Регулировщики, в белых касках, в белых по локоть перчатках, с черно-белыми жезлами-палками в руках, стояли среди места, расставив ноги, спокойно жевали резинку и наблюдали, как к ним приближаются две машины: впереди «джип», позади — черный «вандерер». Два регулировщика — крутоплечие американские парни — стояли молча, они не обменялись ни единым словом, не бросили друг на друга ни единого взгляда, просто стояли и смотрели. Но когда «джип» приблизился к ним, они сразу, словно по чьей-то неслышимой команде, преградили ему путь и мгновенно спровадили маленькую машину в правостороннюю колонну, втиснув «джип» позади огромного рефрижератора, на котором черными буквами было выведено: «Ехать осторожно. Если умрешь — то надолго! »

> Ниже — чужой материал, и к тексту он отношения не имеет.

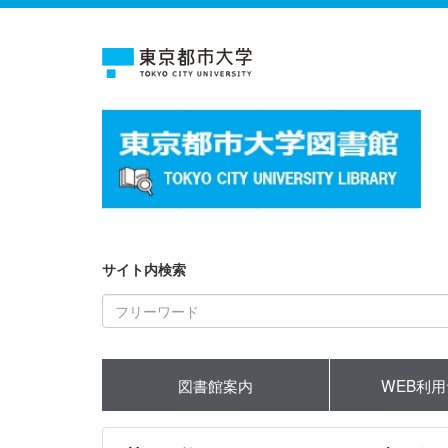
サイト内検索
図書館案内
WEB利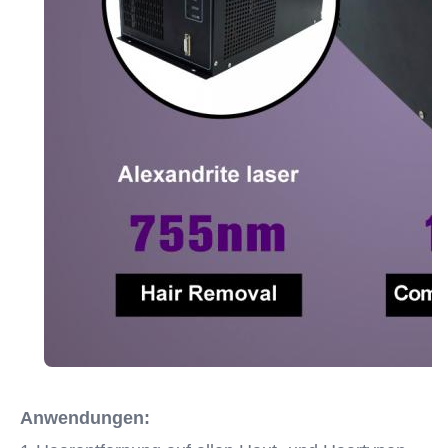
Anwendungen: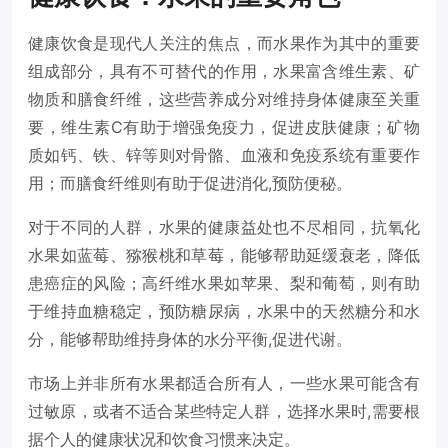
健康饮食是现代人关注的焦点，而水果作为其中的重要
组成部分，具有不可替代的作用，水果富含维生素、矿
物质和膳食纤维，这些营养成分对维持身体健康至关重
要，维生素C有助于增强免疫力，促进皮肤健康；矿物
质如钙、铁、锌等则对骨骼、血液和免疫系统有重要作
用；而膳食纤维则有助于促进消化,预防便秘。
对于不同的人群，水果的健康益处也不尽相同，抗氧化
水果如蓝莓、猕猴桃和草莓，能够帮助延缓衰老，降低
患癌症的风险；高纤维水果如苹果、梨和葡萄，则有助
于维持血糖稳定，预防糖尿病，水果中的天然糖分和水
分，能够帮助维持身体的水分平衡,促进代谢。
市场上并非所有水果都适合所有人，一些水果可能含有
过敏原，或者不适合某些特定人群，选择水果时,需要根
据个人的健康状况和饮食习惯来决定。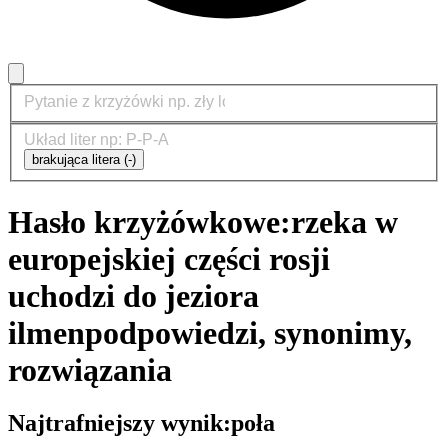
brakująca litera (-)
Hasło krzyżówkowe:
rzeka w
europejskiej części rosji
uchodzi do jeziora
ilmen
podpowiedzi, synonimy,
rozwiązania
Najtrafniejszy wynik:
poła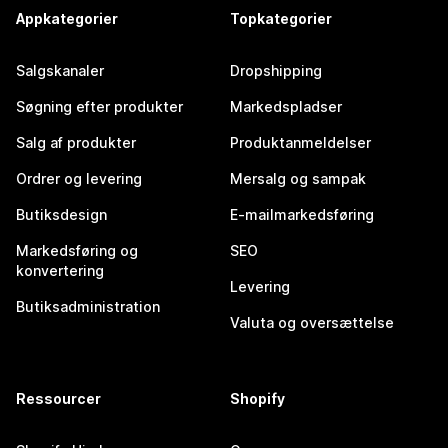
Appkategorier
Topkategorier
Salgskanaler
Dropshipping
Søgning efter produkter
Markedspladser
Salg af produkter
Produktanmeldelser
Ordrer og levering
Mersalg og sampak
Butiksdesign
E-mailmarkedsføring
Markedsføring og
SEO
konvertering
Levering
Butiksadministration
Valuta og oversættelse
Ressourcer
Shopify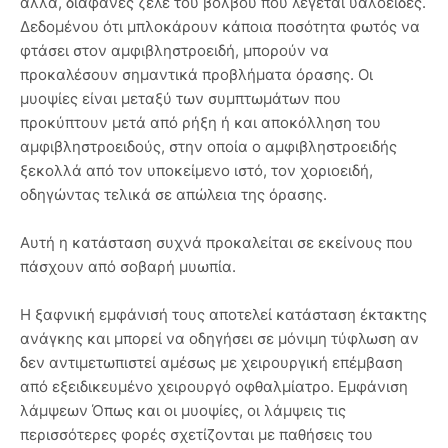
άλλα, διαφανές ζελέ του βολβού που λέγεται υαλοειδές.
Δεδομένου ότι μπλοκάρουν κάποια ποσότητα φωτός να
φτάσει στον αμφιβληστροειδή, μπορούν να
προκαλέσουν σημαντικά προβλήματα όρασης. Οι
μυοψίες είναι μεταξύ των συμπτωμάτων που
προκύπτουν μετά από ρήξη ή και αποκόλληση του
αμφιβληστροειδούς, στην οποία ο αμφιβληστροειδής
ξεκολλά από τον υποκείμενο ιστό, τον χοριοειδή,
οδηγώντας τελικά σε απώλεια της όρασης.
Αυτή η κατάσταση συχνά προκαλείται σε εκείνους που
πάσχουν από σοβαρή μυωπία.
Η ξαφνική εμφάνισή τους αποτελεί κατάσταση έκτακτης
ανάγκης και μπορεί να οδηγήσει σε μόνιμη τύφλωση αν
δεν αντιμετωπιστεί αμέσως με χειρουργική επέμβαση
από εξειδικευμένο χειρουργό οφθαλμίατρο. Εμφάνιση
λάμψεων Όπως και οι μυοψίες, οι λάμψεις τις
περισσότερες φορές σχετίζονται με παθήσεις του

«Вандерер» промелькнул мимо регулировщиков и «джипа» черно-красной молнией. Регулировщики медленно жевали резинку. Из «джипа» можно было теперь заниматься обсервацией их спин. Широких спин, выражающих лишь слепую равнодушную силу. Но такая ли уж она равнодушная?

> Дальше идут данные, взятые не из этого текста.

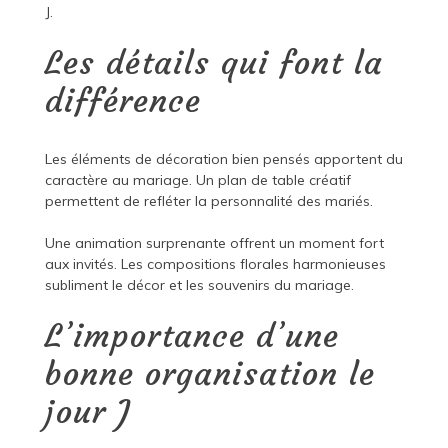
J.
Les détails qui font la
différence
Les éléments de décoration bien pensés apportent du
caractère au mariage. Un plan de table créatif
permettent de refléter la personnalité des mariés.
Une animation surprenante offrent un moment fort
aux invités. Les compositions florales harmonieuses
subliment le décor et les souvenirs du mariage.
L’importance d’une
bonne organisation le
jour J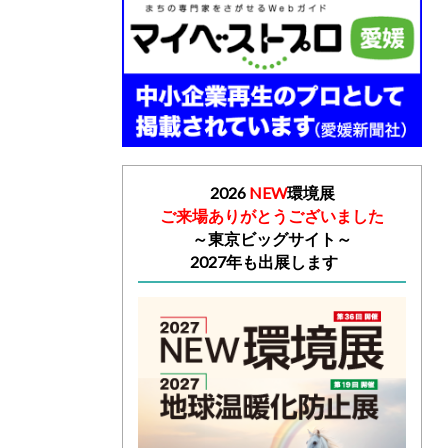
2026
NEW
環境展
ご来場ありがとうございました
～
東京ビッグサイト～
2027年も出展します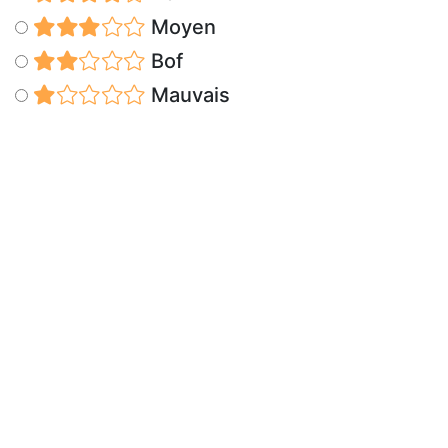
Moyen
Bof
Mauvais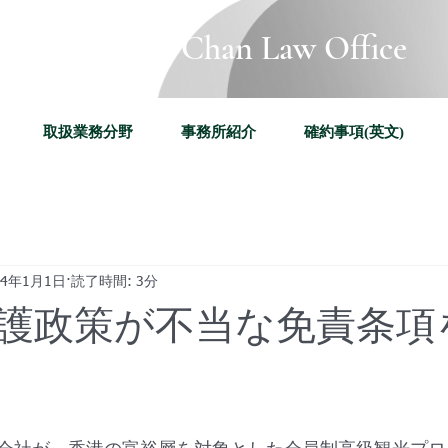
Katherine Chan Law Office
取扱業務分野
事務所紹介
確約事項(英文)
24年1月1日
読了時間: 3分
護政策が不当な免責条項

Выражение кротости и смирения исчезло с лица старого человека. Теперь оно отражало лишь напряженность, упорство и непоколебимость. Под морщинистой, какой-то мертвенной кожей ожили желваки. Одно лишь движение, невидимая их работа — и уже рот сжат в гримасу недовольства, уже над бровью всплыли морщины, уже залегла глубокая складка у переносья, остро блеснули мутные, как рейнская вода, глаза.
— Безвластие! — прошептал бургомистр.— Господи, помилуй мя, какое безвластие царит нынче в Германии!
Он не возмущался, не требовал, чтобы его пропустили вне очереди, внешне спокойно перенес и этот небольшой удар судьбы, как переносил более или менее разительные удары уже много лет. В машине с красными звездами ехал тот советский офицер, с которым полчаса назад ему довелось встретиться. Что ж, это кара господня. За грехи нацистов приходится расплачиваться всем. Да разве появился бы когда-нибудь здесь, на Рейне, настоящий коммунист в машине, расписанной красными звездами, если б нацисты не натворили такого в Германии?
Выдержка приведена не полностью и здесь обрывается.